■ TASK DETAILS:
Repeat every line of the data exactly; no picture belongs in the copy.

■ ENTRIES PROVIDED:
********************
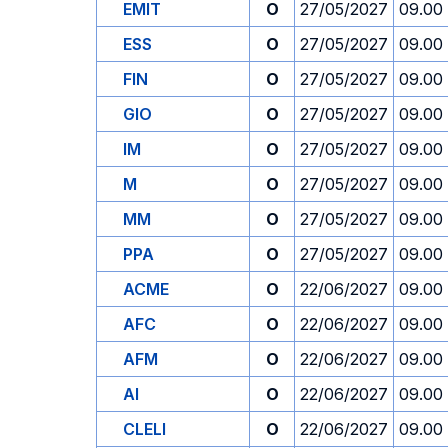
EMIT
O
27/05/2027
09.00
ESS
O
27/05/2027
09.00
FIN
O
27/05/2027
09.00
GIO
O
27/05/2027
09.00
IM
O
27/05/2027
09.00
M
O
27/05/2027
09.00
MM
O
27/05/2027
09.00
PPA
O
27/05/2027
09.00
ACME
O
22/06/2027
09.00
AFC
O
22/06/2027
09.00
AFM
O
22/06/2027
09.00
AI
O
22/06/2027
09.00
CLELI
O
22/06/2027
09.00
********************
■ RESPONSE TO THE TASK:
EMIT
O
27/05/2027
09.00
ESS
O
27/05/2027
09.00
FIN
O
27/05/2027
09.00
GIO
O
27/05/2027
09.00
IM
O
27/05/2027
09.00
M
O
27/05/2027
09.00
MM
O
27/05/2027
09.00
PPA
O
27/05/2027
09.00
ACME
O
22/06/2027
09.00
AFC
O
22/06/2027
09.00
AFM
O
22/06/2027
09.00
AI
O
22/06/2027
09.00
CLELI
O
22/06/2027
09.00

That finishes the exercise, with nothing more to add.